The AEU’s ACT branch secretary, Glenn Fowler, told The Canberra Times
that the figures showed that the level of occupational violence was unacceptable and should be investigated.
“While public schools are statistically very safe places to be, we cannot be complacent, and we cannot see the unacceptable as acceptable,” he said.
“We will be working with the Minister and the directorate urgently to ensure that we get assurances around the health and wellbeing of our members.”
On Friday, ACT Education Minister, Shane Rattenbury, said he was concerned about the figures, adding he would meet with the AEU and other stakeholders this week to address the issue.

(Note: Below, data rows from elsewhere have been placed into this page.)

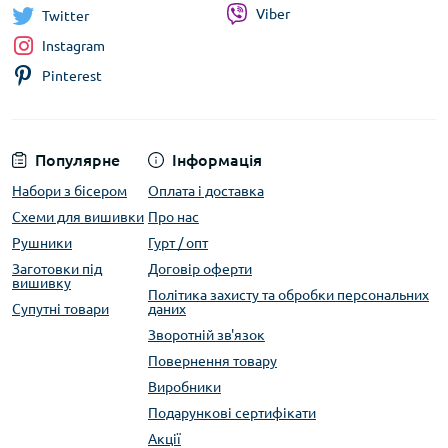
Viber
Twitter
Instagram
Pinterest
Популярне
Інформація
Набори з бісером
Оплата і доставка
Схеми для вишивки
Про нас
Рушники
Гурт / опт
Заготовки під
Договір оферти
вишивку
Політика захисту та обробки персональних
Супутні товари
даних
Зворотній зв'язок
Повернення товару
Виробники
Подарункові сертифікати
Акції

“I am concerned about the apparent rise in assaults on teaching staff, noting that these figures may be a reflection of a positive shift in reporting culture,” he said.
An Education Directorate spokesman said the fact that the directorate had moved from a paper-based method to an electronic health and safety accident/incident reporting system last year might account for some of the increase.
A similar system was introduced in South Australian schools, which recently recorded a spike in the number of “critical incidents” in its public schools.
SA Secondary Principals Association (SASPA) president, Peter Mader
, told The Educator
that the spike was probably due to principals’ practice of “over-reporting” rather than radically different behaviours – or the number of them – being exhibited in schools.
“Because of the context for the introduction of this system, school leaders have taken a risk adverse view to the reporting of incidents; that is, it is better to report something that is not critical enough to report, than it is to not report something that could be deemed to be critical,” he said.
“Given that the view of many leaders is that this issue is not about an increase in incidents but more about an increase in reporting of incidents, statistics are likely to reflect a downwards trend once leaders feel less ‘risk adverse’ around the reporting.”
Fowler said he did not dispute the new system had improved reporting in ACT schools, but said the AEU was concerned that expectations varied across schools and that under-reporting remained.